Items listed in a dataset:

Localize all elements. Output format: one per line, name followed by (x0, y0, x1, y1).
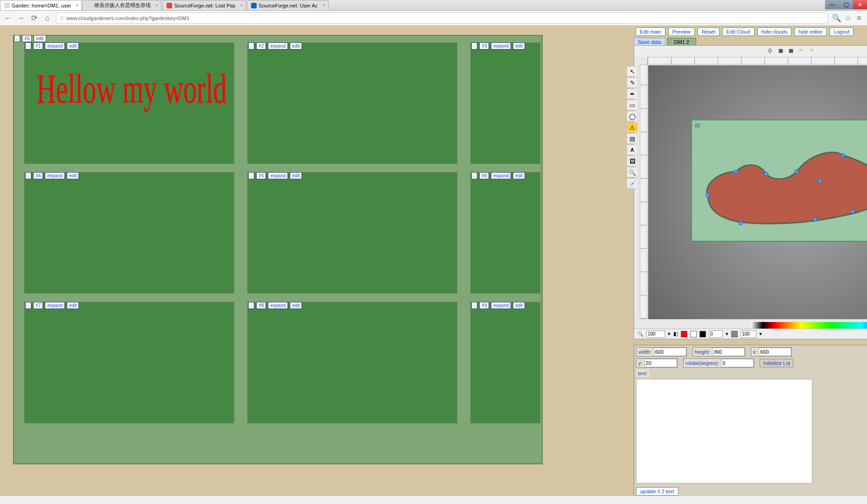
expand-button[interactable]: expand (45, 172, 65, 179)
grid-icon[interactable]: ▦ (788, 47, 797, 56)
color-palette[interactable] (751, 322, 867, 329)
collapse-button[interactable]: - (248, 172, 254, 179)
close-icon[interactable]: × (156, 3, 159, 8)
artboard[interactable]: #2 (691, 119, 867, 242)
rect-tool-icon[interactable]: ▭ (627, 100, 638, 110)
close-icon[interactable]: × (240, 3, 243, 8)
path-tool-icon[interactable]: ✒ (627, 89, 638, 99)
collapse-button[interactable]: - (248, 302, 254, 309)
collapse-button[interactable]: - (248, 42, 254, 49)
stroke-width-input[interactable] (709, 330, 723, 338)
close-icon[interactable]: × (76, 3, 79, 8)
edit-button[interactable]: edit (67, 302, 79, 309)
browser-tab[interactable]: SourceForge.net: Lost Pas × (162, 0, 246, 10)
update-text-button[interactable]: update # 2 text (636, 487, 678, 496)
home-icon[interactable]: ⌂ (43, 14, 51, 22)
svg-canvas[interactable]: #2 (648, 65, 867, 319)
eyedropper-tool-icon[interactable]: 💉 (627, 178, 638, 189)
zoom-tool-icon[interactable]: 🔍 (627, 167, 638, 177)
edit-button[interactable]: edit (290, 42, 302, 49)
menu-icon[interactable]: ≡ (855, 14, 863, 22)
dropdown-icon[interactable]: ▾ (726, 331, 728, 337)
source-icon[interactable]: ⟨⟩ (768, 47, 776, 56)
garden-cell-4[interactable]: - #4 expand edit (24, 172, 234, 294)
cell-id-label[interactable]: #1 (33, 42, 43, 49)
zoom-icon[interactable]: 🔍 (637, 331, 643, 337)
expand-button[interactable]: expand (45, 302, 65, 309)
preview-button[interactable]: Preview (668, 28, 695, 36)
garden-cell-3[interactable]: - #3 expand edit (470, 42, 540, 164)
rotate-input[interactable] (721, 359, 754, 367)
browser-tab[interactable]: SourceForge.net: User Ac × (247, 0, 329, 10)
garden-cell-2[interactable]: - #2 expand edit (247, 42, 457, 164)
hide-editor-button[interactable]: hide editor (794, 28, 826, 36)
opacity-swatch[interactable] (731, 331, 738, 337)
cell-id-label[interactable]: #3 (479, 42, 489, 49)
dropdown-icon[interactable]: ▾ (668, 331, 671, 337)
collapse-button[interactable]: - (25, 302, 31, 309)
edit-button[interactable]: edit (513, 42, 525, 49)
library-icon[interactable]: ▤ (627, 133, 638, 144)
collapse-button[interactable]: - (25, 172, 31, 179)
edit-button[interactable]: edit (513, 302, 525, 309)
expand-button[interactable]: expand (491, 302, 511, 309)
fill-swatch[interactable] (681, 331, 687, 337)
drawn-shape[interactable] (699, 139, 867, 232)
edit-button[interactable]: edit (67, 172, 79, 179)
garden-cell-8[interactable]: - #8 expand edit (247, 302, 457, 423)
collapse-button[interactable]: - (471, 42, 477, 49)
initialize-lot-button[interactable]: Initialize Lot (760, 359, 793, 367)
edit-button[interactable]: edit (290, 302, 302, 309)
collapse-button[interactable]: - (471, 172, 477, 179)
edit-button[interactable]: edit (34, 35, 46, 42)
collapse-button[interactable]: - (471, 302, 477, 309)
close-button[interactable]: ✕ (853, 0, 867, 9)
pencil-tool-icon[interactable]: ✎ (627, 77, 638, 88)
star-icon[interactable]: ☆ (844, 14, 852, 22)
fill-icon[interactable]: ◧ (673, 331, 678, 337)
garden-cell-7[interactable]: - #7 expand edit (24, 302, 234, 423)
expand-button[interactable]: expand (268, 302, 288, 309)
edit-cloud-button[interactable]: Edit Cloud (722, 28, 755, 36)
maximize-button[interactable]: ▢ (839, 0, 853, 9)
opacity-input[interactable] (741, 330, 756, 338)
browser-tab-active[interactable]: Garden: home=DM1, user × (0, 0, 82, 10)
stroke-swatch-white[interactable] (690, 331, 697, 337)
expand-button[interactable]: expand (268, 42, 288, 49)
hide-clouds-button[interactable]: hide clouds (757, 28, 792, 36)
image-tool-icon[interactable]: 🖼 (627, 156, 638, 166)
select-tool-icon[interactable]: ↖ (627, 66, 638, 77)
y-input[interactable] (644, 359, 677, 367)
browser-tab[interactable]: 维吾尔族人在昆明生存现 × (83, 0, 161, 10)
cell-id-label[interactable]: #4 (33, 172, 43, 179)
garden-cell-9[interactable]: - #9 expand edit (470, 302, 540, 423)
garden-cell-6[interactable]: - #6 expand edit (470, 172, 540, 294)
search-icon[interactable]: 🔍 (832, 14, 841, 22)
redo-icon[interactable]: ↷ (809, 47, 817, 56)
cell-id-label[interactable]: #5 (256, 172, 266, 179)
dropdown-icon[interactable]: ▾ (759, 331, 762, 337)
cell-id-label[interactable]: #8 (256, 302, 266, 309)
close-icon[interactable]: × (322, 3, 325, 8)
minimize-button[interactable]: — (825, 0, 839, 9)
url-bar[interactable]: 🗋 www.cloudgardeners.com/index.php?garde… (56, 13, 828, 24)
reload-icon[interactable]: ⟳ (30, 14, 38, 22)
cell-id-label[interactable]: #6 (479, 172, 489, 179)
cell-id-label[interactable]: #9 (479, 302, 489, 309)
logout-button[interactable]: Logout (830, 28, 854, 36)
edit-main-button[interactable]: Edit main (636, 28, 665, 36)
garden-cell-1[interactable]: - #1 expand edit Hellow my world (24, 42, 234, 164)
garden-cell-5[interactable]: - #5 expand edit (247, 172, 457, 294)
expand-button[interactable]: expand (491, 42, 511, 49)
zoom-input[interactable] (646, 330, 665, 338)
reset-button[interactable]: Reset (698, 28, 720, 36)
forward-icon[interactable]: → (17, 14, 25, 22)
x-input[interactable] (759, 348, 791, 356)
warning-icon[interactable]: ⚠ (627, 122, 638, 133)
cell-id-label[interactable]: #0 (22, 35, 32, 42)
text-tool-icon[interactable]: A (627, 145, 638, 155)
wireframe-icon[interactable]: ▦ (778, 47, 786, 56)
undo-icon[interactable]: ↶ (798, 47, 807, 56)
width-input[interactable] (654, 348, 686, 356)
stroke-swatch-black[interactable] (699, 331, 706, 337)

What you should do => Could you reproduce every record above exactly, leaving out any pictures?

Solution to the exercise =>
Localize all elements. Output format: one per line, name followed by (x0, y0, x1, y1).
expand-button[interactable]: expand (45, 172, 65, 179)
grid-icon[interactable]: ▦ (788, 47, 797, 56)
color-palette[interactable] (751, 322, 867, 329)
collapse-button[interactable]: - (248, 172, 254, 179)
close-icon[interactable]: × (156, 3, 159, 8)
artboard[interactable]: #2 (691, 119, 867, 242)
rect-tool-icon[interactable]: ▭ (627, 100, 638, 110)
close-icon[interactable]: × (240, 3, 243, 8)
path-tool-icon[interactable]: ✒ (627, 89, 638, 99)
collapse-button[interactable]: - (248, 302, 254, 309)
collapse-button[interactable]: - (248, 42, 254, 49)
stroke-width-input[interactable] (709, 330, 723, 338)
close-icon[interactable]: × (76, 3, 79, 8)
edit-button[interactable]: edit (67, 302, 79, 309)
browser-tab[interactable]: SourceForge.net: Lost Pas × (162, 0, 246, 10)
update-text-button[interactable]: update # 2 text (636, 487, 678, 496)
home-icon[interactable]: ⌂ (43, 14, 51, 22)
svg-canvas[interactable]: #2 (648, 65, 867, 319)
eyedropper-tool-icon[interactable]: 💉 (627, 178, 638, 189)
zoom-tool-icon[interactable]: 🔍 (627, 167, 638, 177)
edit-button[interactable]: edit (290, 42, 302, 49)
menu-icon[interactable]: ≡ (855, 14, 863, 22)
dropdown-icon[interactable]: ▾ (726, 331, 728, 337)
source-icon[interactable]: ⟨⟩ (768, 47, 776, 56)
garden-cell-4[interactable]: - #4 expand edit (24, 172, 234, 294)
cell-id-label[interactable]: #1 (33, 42, 43, 49)
zoom-icon[interactable]: 🔍 (637, 331, 643, 337)
expand-button[interactable]: expand (45, 302, 65, 309)
preview-button[interactable]: Preview (668, 28, 695, 36)
garden-cell-3[interactable]: - #3 expand edit (470, 42, 540, 164)
rotate-input[interactable] (721, 359, 754, 367)
browser-tab[interactable]: SourceForge.net: User Ac × (247, 0, 329, 10)
garden-cell-2[interactable]: - #2 expand edit (247, 42, 457, 164)
hide-editor-button[interactable]: hide editor (794, 28, 826, 36)
opacity-swatch[interactable] (731, 331, 738, 337)
cell-id-label[interactable]: #3 (479, 42, 489, 49)
dropdown-icon[interactable]: ▾ (668, 331, 671, 337)
collapse-button[interactable]: - (25, 302, 31, 309)
edit-button[interactable]: edit (513, 42, 525, 49)
library-icon[interactable]: ▤ (627, 133, 638, 144)
collapse-button[interactable]: - (25, 172, 31, 179)
edit-button[interactable]: edit (513, 302, 525, 309)
expand-button[interactable]: expand (491, 302, 511, 309)
fill-swatch[interactable] (681, 331, 687, 337)
drawn-shape[interactable] (699, 139, 867, 232)
edit-button[interactable]: edit (67, 172, 79, 179)
garden-cell-8[interactable]: - #8 expand edit (247, 302, 457, 423)
collapse-button[interactable]: - (471, 42, 477, 49)
initialize-lot-button[interactable]: Initialize Lot (760, 359, 793, 367)
edit-button[interactable]: edit (290, 302, 302, 309)
collapse-button[interactable]: - (471, 172, 477, 179)
edit-button[interactable]: edit (34, 35, 46, 42)
collapse-button[interactable]: - (471, 302, 477, 309)
close-button[interactable]: ✕ (853, 0, 867, 9)
pencil-tool-icon[interactable]: ✎ (627, 77, 638, 88)
star-icon[interactable]: ☆ (844, 14, 852, 22)
fill-icon[interactable]: ◧ (673, 331, 678, 337)
garden-cell-7[interactable]: - #7 expand edit (24, 302, 234, 423)
expand-button[interactable]: expand (268, 302, 288, 309)
edit-cloud-button[interactable]: Edit Cloud (722, 28, 755, 36)
maximize-button[interactable]: ▢ (839, 0, 853, 9)
opacity-input[interactable] (741, 330, 756, 338)
browser-tab-active[interactable]: Garden: home=DM1, user × (0, 0, 82, 10)
stroke-swatch-white[interactable] (690, 331, 697, 337)
expand-button[interactable]: expand (268, 42, 288, 49)
hide-clouds-button[interactable]: hide clouds (757, 28, 792, 36)
image-tool-icon[interactable]: 🖼 (627, 156, 638, 166)
select-tool-icon[interactable]: ↖ (627, 66, 638, 77)
y-input[interactable] (644, 359, 677, 367)
browser-tab[interactable]: 维吾尔族人在昆明生存现 × (83, 0, 161, 10)
cell-id-label[interactable]: #4 (33, 172, 43, 179)
garden-cell-9[interactable]: - #9 expand edit (470, 302, 540, 423)
garden-cell-6[interactable]: - #6 expand edit (470, 172, 540, 294)
search-icon[interactable]: 🔍 (832, 14, 841, 22)
redo-icon[interactable]: ↷ (809, 47, 817, 56)
cell-id-label[interactable]: #5 (256, 172, 266, 179)
dropdown-icon[interactable]: ▾ (759, 331, 762, 337)
cell-id-label[interactable]: #8 (256, 302, 266, 309)
close-icon[interactable]: × (322, 3, 325, 8)
minimize-button[interactable]: — (825, 0, 839, 9)
url-bar[interactable]: 🗋 www.cloudgardeners.com/index.php?garde… (56, 13, 828, 24)
reload-icon[interactable]: ⟳ (30, 14, 38, 22)
cell-id-label[interactable]: #6 (479, 172, 489, 179)
cell-id-label[interactable]: #9 (479, 302, 489, 309)
logout-button[interactable]: Logout (830, 28, 854, 36)
edit-main-button[interactable]: Edit main (636, 28, 665, 36)
garden-cell-1[interactable]: - #1 expand edit Hellow my world (24, 42, 234, 164)
garden-cell-5[interactable]: - #5 expand edit (247, 172, 457, 294)
expand-button[interactable]: expand (491, 42, 511, 49)
zoom-input[interactable] (646, 330, 665, 338)
reset-button[interactable]: Reset (698, 28, 720, 36)
forward-icon[interactable]: → (17, 14, 25, 22)
x-input[interactable] (759, 348, 791, 356)
warning-icon[interactable]: ⚠ (627, 122, 638, 133)
cell-id-label[interactable]: #0 (22, 35, 32, 42)
text-tool-icon[interactable]: A (627, 145, 638, 155)
wireframe-icon[interactable]: ▦ (778, 47, 786, 56)
undo-icon[interactable]: ↶ (798, 47, 807, 56)
width-input[interactable] (654, 348, 686, 356)
stroke-swatch-black[interactable] (699, 331, 706, 337)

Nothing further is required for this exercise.